Source code files are processed by programs called compilers, interpreters, and assemblers. After compilation of the source code, object code files are produced. The content of the object files is rigidly controlled. It is often the case that source code files written in different programming langauges are compiled into object code files that can be linked together.
In Linux, object code files have .o extension; in Windows, the extension for object code files is .obj.
Java files typically get compiled into the byte code of JVM, which is platform (i.e., CPU and OS) independent; the extension for these byte code files is .class. There are regular compilers also that compile Java straight into the machine code of a specific CPU.
Integrated development environments (IDE) are the primary tools for developing programs. Behind the scences, they compile, link, and manage the entire development activity. In this course, we are trying to understand these activities. In Linux, the command line tools with the names gcc or g++ are driver programs that examine the arguments in a sophisticated way given and invoke appropriate tools (such as compilers, assemblers, and linkers) based on the arguments.The object code files and methods/ procedures/ functions from pre-existing library files are linked into an executable file that is then qualified to be called a program. In Linux, programs (traditionally) do not have any extension. In Windows, program files have .exe extension. Files with .com extension are old format program files dating from MS DOS.
The structure and content of an object code file obeys rigid rules. Conceptually, we can think of each file beginning with a TOC (table of contents like in a book), followed by the executable machine code of the various methods. The TOC describes among aother things imported and exported symbols (i.e., names of variables, methods, etc). A given object file may use names that are defined elsewhere; these are imported sysmbols. A given object code file may define some symbols that may or may not be used within that file, but are intended to be of use elsewhere. These are exported symbols.
A linker (also called linkage editor) essentially "stitches" the object code files together replacing all references of imported symbols with their addresses defined in the exports list. This stitching succeeds only when all the imported symbols across all object code files, that make up one program, are found among the exported symbols (including those exported by various libraries).
In Linux, the linker is actually named ld for historical reasons. It has nothing to do with the loading activity described below.

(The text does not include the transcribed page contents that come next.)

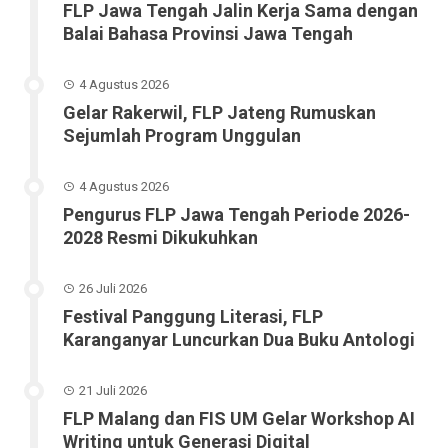
FLP Jawa Tengah Jalin Kerja Sama dengan
Balai Bahasa Provinsi Jawa Tengah
4 Agustus 2026
Gelar Rakerwil, FLP Jateng Rumuskan
Sejumlah Program Unggulan
4 Agustus 2026
Pengurus FLP Jawa Tengah Periode 2026-
2028 Resmi Dikukuhkan
26 Juli 2026
Festival Panggung Literasi, FLP
Karanganyar Luncurkan Dua Buku Antologi
21 Juli 2026
FLP Malang dan FIS UM Gelar Workshop AI
Writing untuk Generasi Digital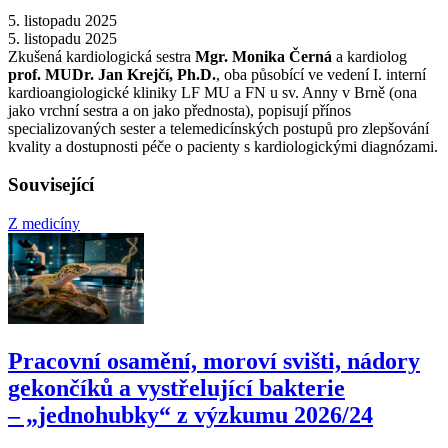
5. listopadu 2025
5. listopadu 2025
Zkušená kardiologická sestra
Mgr. Monika Černá
a kardiolog
prof. MUDr. Jan Krejčí, Ph.D.
, oba působící ve vedení I. interní
kardioangiologické kliniky LF MU a FN u sv. Anny v Brně (ona
jako vrchní sestra a on jako přednosta), popisují přínos
specializovaných sester a telemedicínských postupů pro zlepšování
kvality a dostupnosti péče o pacienty s kardiologickými diagnózami.
Související
Z medicíny
Pracovní osamění, moroví svišti, nádory
gekončíků a vystřelující bakterie
–⁠ „jednohubky“ z výzkumu 2026/24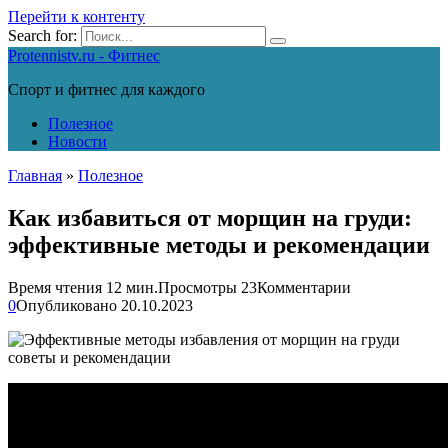
Перейти к контенту
Search for:
Protennistv.ru - Фитнес
Спорт и фитнес для каждого
Полезное
Новости
Главная
»
Полезное
Как избавиться от морщин на груди:
эффективные методы и рекомендации
Время чтения
12 мин.
Просмотры
23
Комментарии
0
Опубликовано
20.10.2023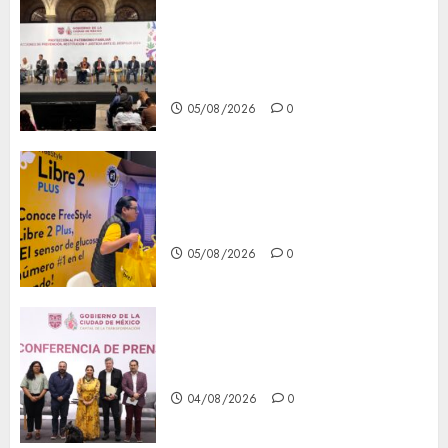
CDMX reforzará protección
del patrimonio familiar;
anuncian nuevas acciones
contra el despojo
05/08/2026
0
Diagnóstico oportuno y
prevención, ejes para mejorar
la salud de los mexicanos
05/08/2026
0
Clara Brugada anuncia las
líneas 4, 5 y 6 del Cablebús
04/08/2026
0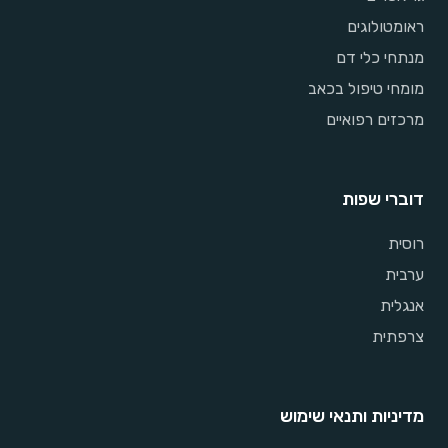
ראומטולוגים
מנתחי כלי דם
מומחי טיפול בכאב
מרכזים רפואיים
דוברי שפות
רוסית
ערבית
אנגלית
צרפתית
מדיניות ותנאי שימוש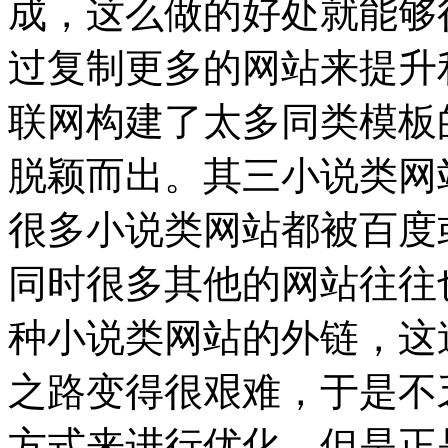
成，这么做的好处就能够
过复制更多的网站来提升
联网构建了太多同类模板
脱颖而出。
其三小说类网
很多小说类网站都被百度
同时很多其他的网站往往
种小说类网站的外链，这
之路变得很艰难，于是不
方式来进行优化，但是正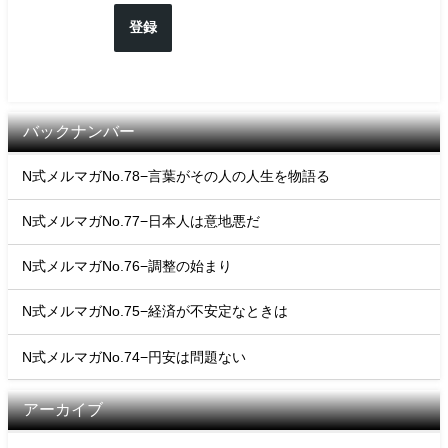
登録
バックナンバー
N式メルマガNo.78−言葉がその人の人生を物語る
N式メルマガNo.77−日本人は意地悪だ
N式メルマガNo.76−調整の始まり
N式メルマガNo.75−経済が不安定なときは
N式メルマガNo.74−円安は問題ない
アーカイブ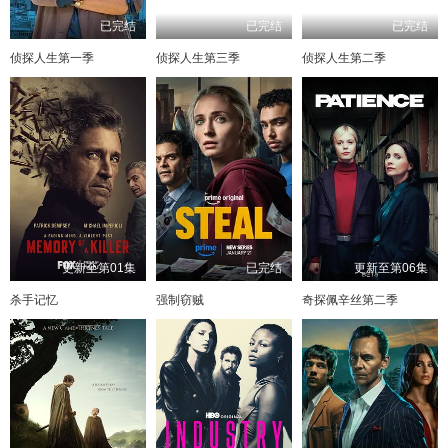
已完结
已完结
已完结
侦探人生第一季
侦探人生第三季
侦探人生第二季
更新至第01集
已完结
更新至第06集
杀手记忆
强制窃贼
奇探佩辛丝第二季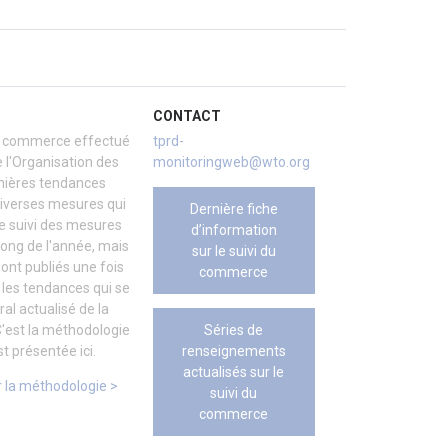
CONTACT
 du commerce effectué
tprd-
 l'Organisation des
monitoringweb@wto.org
rnières tendances
iverses mesures qui
Dernière fiche
e suivi des mesures
d’information
ong de l'année, mais
sur le suivi du
sont publiés une fois
commerce
 les tendances qui se
al actualisé de la
Séries de
'est la méthodologie
renseignements
t présentée ici.
actualisés sur le
 la méthodologie >
suivi du
commerce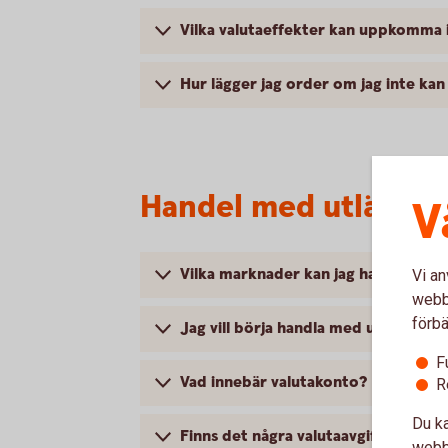
Vilka valutaeffekter kan uppkomma 
Hur lägger jag order om jag inte ka
Handel med utländs
V
Vilka marknader kan jag handla på?
Vi an
webbp
förbä
Jag vill börja handla med utländska a
F
Vad innebär valutakonto?
R
Du ka
Finns det några valutaavgifter?
webbp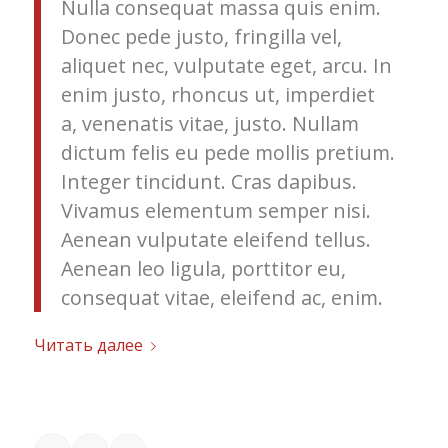
Nulla consequat massa quis enim.
Donec pede justo, fringilla vel,
aliquet nec, vulputate eget, arcu. In
enim justo, rhoncus ut, imperdiet
a, venenatis vitae, justo. Nullam
dictum felis eu pede mollis pretium.
Integer tincidunt. Cras dapibus.
Vivamus elementum semper nisi.
Aenean vulputate eleifend tellus.
Aenean leo ligula, porttitor eu,
consequat vitae, eleifend ac, enim.
Читать далее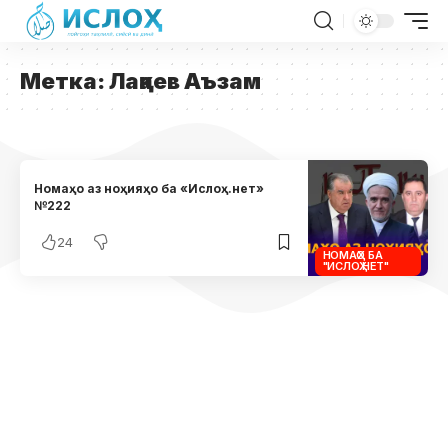
Метка:
Лақаев Аъзам
Номаҳо аз ноҳияҳо ба «Ислоҳ.нет»
№222
24
НОМАҲО БА
"ИСЛОҲ.НЕТ"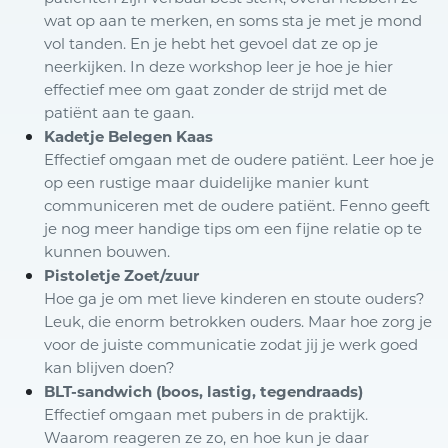
wat op aan te merken, en soms sta je met je mond
vol tanden. En je hebt het gevoel dat ze op je
neerkijken. In deze workshop leer je hoe je hier
effectief mee om gaat zonder de strijd met de
patiënt aan te gaan.
Kadetje Belegen Kaas
Effectief omgaan met de oudere patiënt. Leer hoe je
op een rustige maar duidelijke manier kunt
communiceren met de oudere patiënt. Fenno geeft
je nog meer handige tips om een fijne relatie op te
kunnen bouwen.
Pistoletje Zoet/zuur
Hoe ga je om met lieve kinderen en stoute ouders?
Leuk, die enorm betrokken ouders. Maar hoe zorg je
voor de juiste communicatie zodat jij je werk goed
kan blijven doen?
BLT-sandwich (boos, lastig, tegendraads)
Effectief omgaan met pubers in de praktijk.
Waarom reageren ze zo, en hoe kun je daar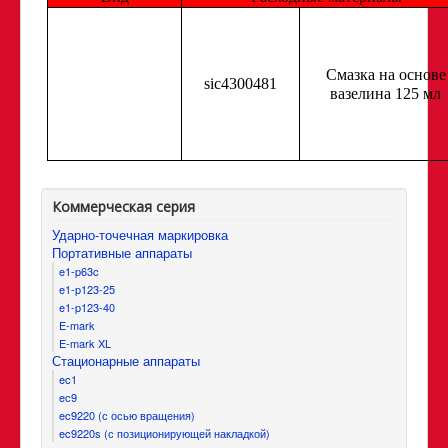
Смазка на основе
sic4300481
вазелина 125 мл
Коммерческая серия
Ударно-точечная маркировка
Портативные аппараты
e1-p63c
e1-p123-25
e1-p123-40
E-mark
E-mark XL
Стационарные аппараты
ec1
eс9
ec9220 (с осью вращения)
ec9220s (с позиционирующей накладкой)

Certain methods are so common and so useful that over the decades the code for these has been developed carefully and optimized into collections known as libraries. A library can be viewed as a catenation of object code files with a TOC up front.
In Linux, library files have names ending with the extension .so and in Windows .dll. These are essential in that the absence of any such file will cause the launch of a program to fail.
Programs are typically dynamically linked with the many widely-known libaries. The command ldd displays the list of such libraries.
% ldd /bin/ls linux-vdso.so.1 => (0x00007fffcdfff000) libselinux.so.1 => /lib/x86_64-linux-gnu/libselinux.so.1 (0x00007fdcbca3e000) librt.so.1 => /lib/x86_64-linux-gnu/librt.so.1 (0x00007fdcbc836000) libacl.so.1 => /lib/x86_64-linux-gnu/libacl.so.1 (0x00007fdcbc62d000) libc.so.6 => /lib/x86_64-linux-gnu/libc.so.6 (0x00007fdcbc26e000) libdl.so.2 => /lib/x86_64-linux-gnu/libdl.so.2 (0x00007fdcbc06a000) /lib64/ld-linux-x86-64.so.2 (0x00007fdcbcc93000) libpthread.so.0 => /lib/x86_64-linux-gnu/libpthread.so.0 (0x00007fdcbbe4c000) libattr.so.1 => /lib/x86_64-linux-gnu/libattr.so.1 (0x00007fdcbbc47000)
The program file /bin/ls does not duplicate the code of the methods it uses from these libaries. These are linked at run-time as needed in the process image of the program. The content of /bin/ls remains as-was. It is possible to statically link every thing by changing relevant settings in the IDE or linker. Obviously, a statically linked program file will be much larger.
A typical example of system calls are following four on files: open a file, read the next several bytes of a file, write the next several bytes of a file, close the file.
Both OS have some 300+ system calls. These can be invoked directly, but more commonly the system calls are wrapped inside more convenient library methods.
Consider the file /bin/ls. This is a program in the Linux OS. Suppose we copy this file over to Windows -- no changes, byte-for-byte an exact copy. Windows refuses to recognize this as a program. Obviously a program contains the machine code specific to a CPU. So if we move a program from an Intel CPU machine to an ARM CPU machine, it cannot be invoked.
A program is a file with a rigorous structure at the level of byte sequences. Standards such as ELF and COFF describe this structure. Humans do not construct programs "by hand" any more -- Linkers do. class of programs
In recent years, virtual machines, and emulators of immense capabilities have appeared. E.g., It is possible to a run a Linux program, as-is, on Windows and vice-versa. Examples of such software: virtualbox, wine, qemu, crossover.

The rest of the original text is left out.